WORK ITEM ▸
What is needed is a copy of each line in the listing below that contains "kummarduse".

━━━━━━━━

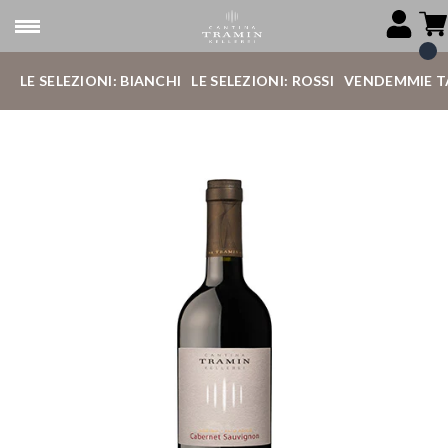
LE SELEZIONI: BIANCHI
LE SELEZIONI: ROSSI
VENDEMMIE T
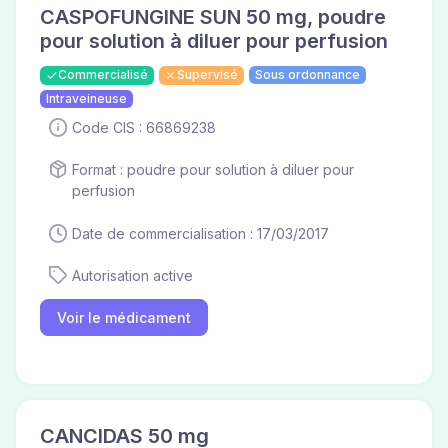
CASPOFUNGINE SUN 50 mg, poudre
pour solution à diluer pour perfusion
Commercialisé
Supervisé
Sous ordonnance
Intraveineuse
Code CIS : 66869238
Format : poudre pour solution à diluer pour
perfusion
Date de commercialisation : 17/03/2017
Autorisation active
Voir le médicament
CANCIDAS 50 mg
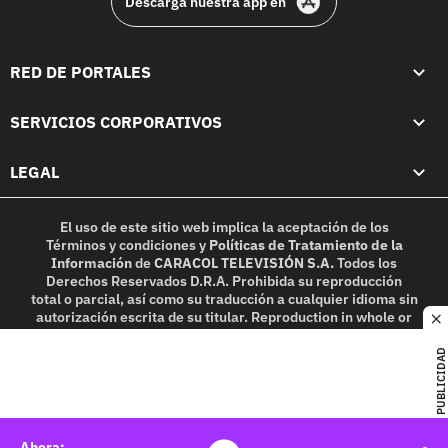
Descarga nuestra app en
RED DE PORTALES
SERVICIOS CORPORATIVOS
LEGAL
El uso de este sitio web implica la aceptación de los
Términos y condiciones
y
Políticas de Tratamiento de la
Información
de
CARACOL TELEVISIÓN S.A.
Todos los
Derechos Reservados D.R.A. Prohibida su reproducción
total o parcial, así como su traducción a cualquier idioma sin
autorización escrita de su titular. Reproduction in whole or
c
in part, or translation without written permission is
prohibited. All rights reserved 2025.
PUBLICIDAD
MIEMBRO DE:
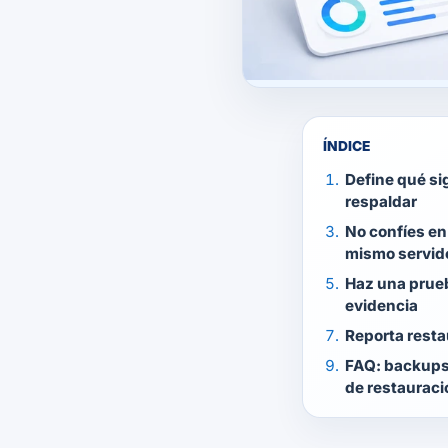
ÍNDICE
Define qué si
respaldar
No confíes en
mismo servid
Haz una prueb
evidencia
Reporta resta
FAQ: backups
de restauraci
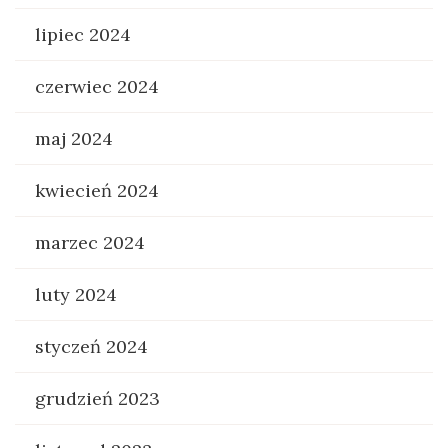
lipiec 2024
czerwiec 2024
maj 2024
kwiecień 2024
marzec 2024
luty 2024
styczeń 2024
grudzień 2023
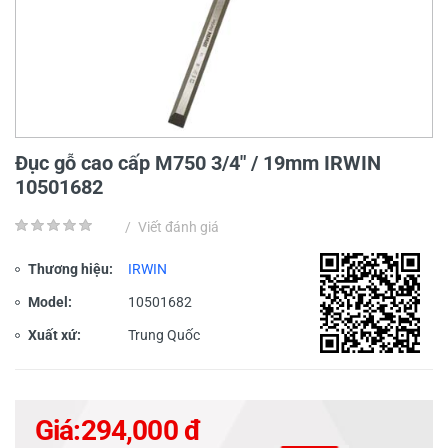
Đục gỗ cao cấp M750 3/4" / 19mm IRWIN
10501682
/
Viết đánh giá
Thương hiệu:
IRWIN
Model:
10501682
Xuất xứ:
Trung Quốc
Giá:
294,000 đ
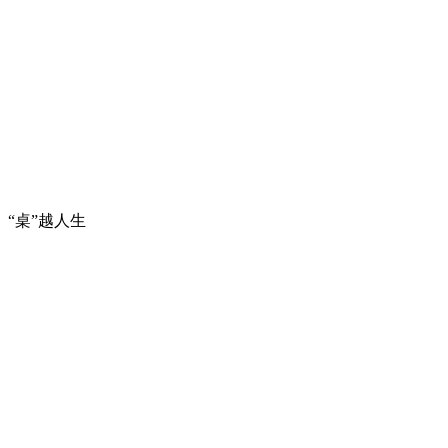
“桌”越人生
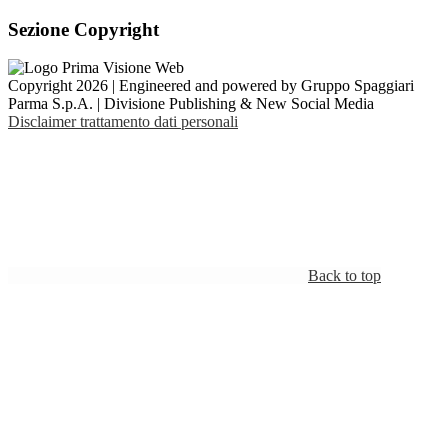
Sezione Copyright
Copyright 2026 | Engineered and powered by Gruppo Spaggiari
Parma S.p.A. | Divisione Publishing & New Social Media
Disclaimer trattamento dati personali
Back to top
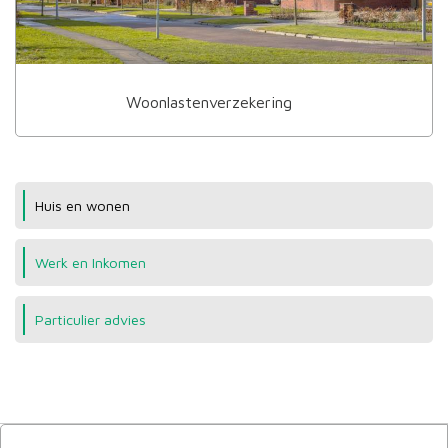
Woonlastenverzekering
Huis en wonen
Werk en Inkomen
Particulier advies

━━━━━━━━

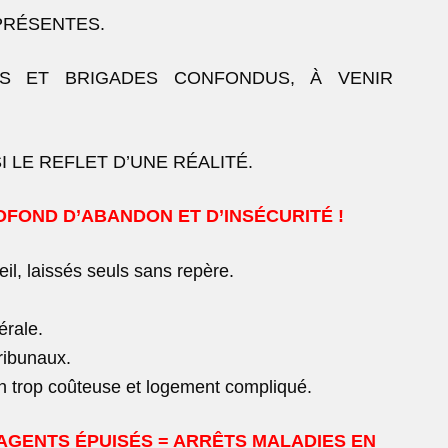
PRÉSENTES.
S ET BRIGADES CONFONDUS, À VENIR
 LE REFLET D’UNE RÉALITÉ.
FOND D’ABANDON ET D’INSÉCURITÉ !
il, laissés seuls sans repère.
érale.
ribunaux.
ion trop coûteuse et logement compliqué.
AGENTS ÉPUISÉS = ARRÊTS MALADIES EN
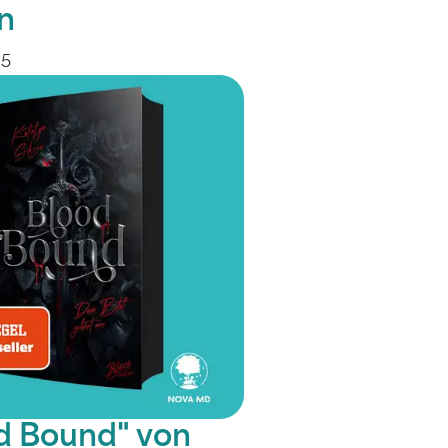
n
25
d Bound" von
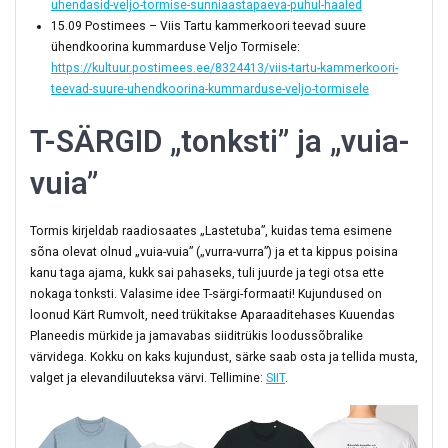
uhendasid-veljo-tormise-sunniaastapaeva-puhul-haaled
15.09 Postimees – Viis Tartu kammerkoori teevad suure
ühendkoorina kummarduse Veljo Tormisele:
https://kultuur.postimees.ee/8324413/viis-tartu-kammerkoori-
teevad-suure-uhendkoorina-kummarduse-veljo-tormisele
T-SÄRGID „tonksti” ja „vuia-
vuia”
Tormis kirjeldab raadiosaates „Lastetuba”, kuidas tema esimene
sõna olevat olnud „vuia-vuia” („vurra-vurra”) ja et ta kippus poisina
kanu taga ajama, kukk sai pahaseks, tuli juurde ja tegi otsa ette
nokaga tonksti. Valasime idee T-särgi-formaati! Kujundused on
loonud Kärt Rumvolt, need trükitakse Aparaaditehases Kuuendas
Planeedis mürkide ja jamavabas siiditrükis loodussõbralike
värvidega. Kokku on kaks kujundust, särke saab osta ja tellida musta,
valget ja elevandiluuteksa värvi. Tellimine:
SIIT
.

━━━━━━━━

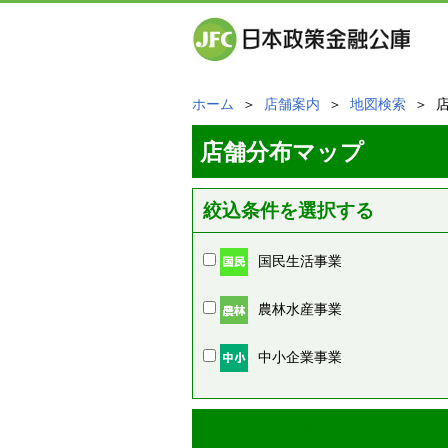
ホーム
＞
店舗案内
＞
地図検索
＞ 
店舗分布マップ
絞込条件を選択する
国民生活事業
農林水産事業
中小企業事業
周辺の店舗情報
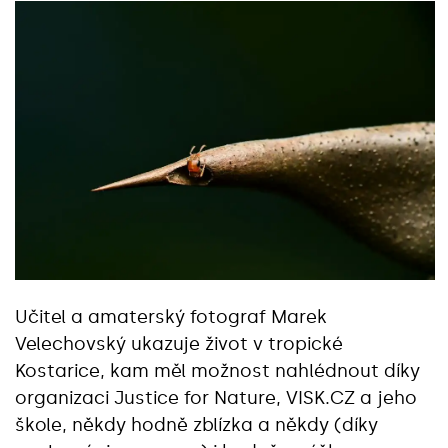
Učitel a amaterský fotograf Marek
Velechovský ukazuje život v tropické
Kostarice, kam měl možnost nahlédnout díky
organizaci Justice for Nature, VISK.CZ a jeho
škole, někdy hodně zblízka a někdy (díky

━━━━━━━━

ANSWER FOR THIS EXERCISE ▸
ühendkoorina kummarduse Veljo Tormisele:
teevad-suure-uhendkoorina-kummarduse-veljo-tormisele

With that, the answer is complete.